Typically, once the manuscripts that I am first author on are submitted for review, I post them on my CV page (e.g., this one). Today, I decided to post a manuscript (with a supplement) that is not yet under review. It’s currently in the hands of some co-authors, so I will post a revised version when I get their comments and prepare it for anonymous peer review.
This new paper is on the relationships between abstract phonological consonant categories (e.g., /p/, /b/, /t/, and /d/, as in ‘pin’, ‘bin’, ‘tin’, and ‘din’) and the measurable acoustic properties of produced consonants. The take-home points are:
- The mapping between categories and acoustics is many-to-many and very complex (more complex than one might gather from reading acoustic phonetics papers, even).
- The common assumptions of homogeneity of variance and statistical independence between acoustic measures are usually wrong.
- Syllable position (e.g., ‘pea’ vs. ‘eep’) modulates the acoustic structure of phonological categories in a number of complicated ways.

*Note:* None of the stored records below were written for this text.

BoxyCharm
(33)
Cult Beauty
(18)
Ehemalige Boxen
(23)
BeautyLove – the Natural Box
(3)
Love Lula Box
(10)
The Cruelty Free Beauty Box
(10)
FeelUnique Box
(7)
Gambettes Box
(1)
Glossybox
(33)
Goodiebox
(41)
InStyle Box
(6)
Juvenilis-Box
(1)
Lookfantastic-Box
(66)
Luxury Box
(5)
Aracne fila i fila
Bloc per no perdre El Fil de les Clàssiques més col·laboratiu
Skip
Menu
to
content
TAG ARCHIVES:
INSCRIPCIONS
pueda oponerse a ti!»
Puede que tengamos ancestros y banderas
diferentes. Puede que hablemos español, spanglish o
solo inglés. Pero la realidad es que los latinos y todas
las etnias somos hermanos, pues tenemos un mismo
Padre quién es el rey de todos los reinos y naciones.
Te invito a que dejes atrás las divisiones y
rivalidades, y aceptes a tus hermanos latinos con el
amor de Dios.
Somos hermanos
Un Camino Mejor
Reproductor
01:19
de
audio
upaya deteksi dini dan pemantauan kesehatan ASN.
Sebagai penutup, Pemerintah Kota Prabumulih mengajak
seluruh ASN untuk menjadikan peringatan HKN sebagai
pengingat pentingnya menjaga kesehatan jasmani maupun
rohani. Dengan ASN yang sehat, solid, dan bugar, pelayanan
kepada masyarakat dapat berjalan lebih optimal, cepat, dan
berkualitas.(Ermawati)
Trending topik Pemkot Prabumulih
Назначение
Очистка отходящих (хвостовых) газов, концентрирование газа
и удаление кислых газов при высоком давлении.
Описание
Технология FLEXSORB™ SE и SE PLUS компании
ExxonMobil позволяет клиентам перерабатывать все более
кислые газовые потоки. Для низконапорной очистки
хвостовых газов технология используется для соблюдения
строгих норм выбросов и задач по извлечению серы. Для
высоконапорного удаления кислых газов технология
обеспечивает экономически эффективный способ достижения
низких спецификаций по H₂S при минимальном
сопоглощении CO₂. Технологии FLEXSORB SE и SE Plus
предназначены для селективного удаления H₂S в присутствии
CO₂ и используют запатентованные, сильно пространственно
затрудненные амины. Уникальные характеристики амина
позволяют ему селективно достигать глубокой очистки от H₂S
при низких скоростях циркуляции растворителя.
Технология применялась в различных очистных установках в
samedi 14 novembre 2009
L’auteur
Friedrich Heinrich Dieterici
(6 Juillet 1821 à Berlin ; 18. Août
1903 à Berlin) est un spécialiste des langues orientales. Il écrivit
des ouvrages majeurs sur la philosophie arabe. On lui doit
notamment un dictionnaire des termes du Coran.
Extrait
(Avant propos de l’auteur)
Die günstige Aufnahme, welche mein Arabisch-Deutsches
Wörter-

I’ll have another new manuscript up soon, this one on various theoretical and statistical issues with GRT model identifiability. I also plan to write a long(ish) post about the first paper in the new issue of Language (TOC pdf) before too long, since it’s a compelling mix of an interesting empirical pattern and either sloppy or nefarious statistical treatment, which is turning out to be the kind of thing that gets me going, blog-wise.